Begility

What’s left after you’ve given it all? Just a few questions worth asking.

The biggest scam in life is paying taxes on the money we earn, taxes on the money we spend, and taxes on the things we own — things we already bought with money that was already taxed.

An aged hand with sand slipping through its fingers—symbolizing time, loss of value, and the quiet erosion of what was earned through a lifetime of work.

We work. We earn. We spend.
Some save. Fewer invest. 
And along the way — almost invisibly — we pay. 

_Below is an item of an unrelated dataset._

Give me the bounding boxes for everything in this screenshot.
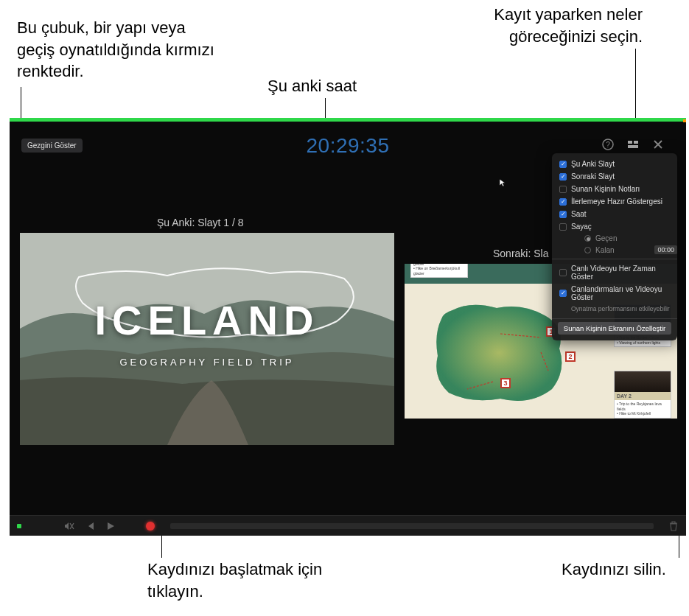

Taxes when we earn. Taxes when we spend. Taxes when we save, own, or pass something on. 
Income tax. VAT. Property tax. Inheritance tax. 
‘It’s fair’, we’re told. ‘It’s how societies function’. 
Well, perhaps it is. 

But here’s the truth: 
Every bit of cash you get to keep represents your time, the hours you traded, the energy you spent, something that you’ll never get back.
Yet even that bit which remains isn’t safe. 

The Silent Partner

After governments take their share, another tax arrives — unvoted, unannounced, unstoppable. 
Inflation. 
It doesn’t need a law to erode your savings. 
It doesn’t need permission to shrink the future you’re building. 

Think of it this way: 
You’re forced to save in a currency that loses value by design. 
A tape measure that changes size as you build. 

The Illusion of Control

We’re told to “plan for tomorrow”, but how do you plan with sand?

This isn’t conspiracy. It’s arithmetic. 
A dollar from 1980 is worth 10 cents today. 
A lifetime of work, taxed at every turn, then quietly hollowed out. 

But Here’s the Twist

None of this is accidental.
Systems demand participation. They thrive on predictability. 
You play by the rules, stacking bricks on a foundation you didn’t choose. 

Ask yourself: 
Why save in a system where the rules favour erosion over preservation? 
Why measure your life in units that vanish like smoke? 

No one answers. 

Closing Thought

You don’t own time. You trade it. 
And what you trade it for, what you store it in, matters. 

Taxes? They’re just the visible cost. 
The invisible cost is the sandcastle logic of it all: building futures on foundations that shift by decree.

But here’s the secret no one tells you: 
While the system takes, it also gives roads, schools, stability. 
The tragedy isn’t in the taking, but in the illusion that what’s been taken buys perpetuity.

So when you sit quietly someday, asking ‘What’s left of my time, and of my money?’, remember: 
The only real answer lies in the kind of life you live. 
Don’t measure your time solely in money, but in moments which taxes have no influence on whatsoever.